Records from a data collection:

····················

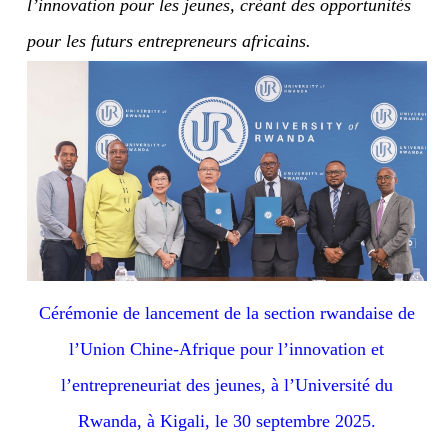
l’innovation pour les jeunes, créant des opportunités
pour les futurs entrepreneurs africains.
Cérémonie de lancement de la section rwandaise de
l’Union Chine-Afrique pour l’innovation et
l’entrepreneuriat des jeunes, à l’Université du
Rwanda, à Kigali, le 30 septembre 2025.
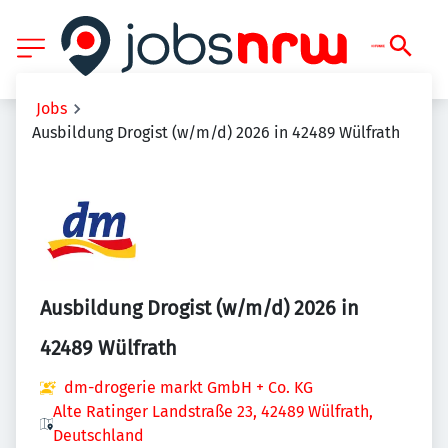
Jobs
Ausbildung Drogist (w/m/d) 2026 in 42489 Wülfrath
Ausbildung Drogist (w/m/d) 2026 in
42489 Wülfrath
dm-drogerie markt GmbH + Co. KG
Alte Ratinger Landstraße 23, 42489 Wülfrath,
Deutschland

····················

WHAT THIS TASK INVOLVES: Please print exactly the lines from the one holding "l’Union Chine-Afrique pour l’innovation et" through the final line of the data above, including both, and skip all pictures.

ANSWER TO THE PROBLEM:
l’Union Chine-Afrique pour l’innovation et
l’entrepreneuriat des jeunes, à l’Université du
Rwanda, à Kigali, le 30 septembre 2025.
Jobs
Ausbildung Drogist (w/m/d) 2026 in 42489 Wülfrath
Ausbildung Drogist (w/m/d) 2026 in
42489 Wülfrath
dm-drogerie markt GmbH + Co. KG
Alte Ratinger Landstraße 23, 42489 Wülfrath,
Deutschland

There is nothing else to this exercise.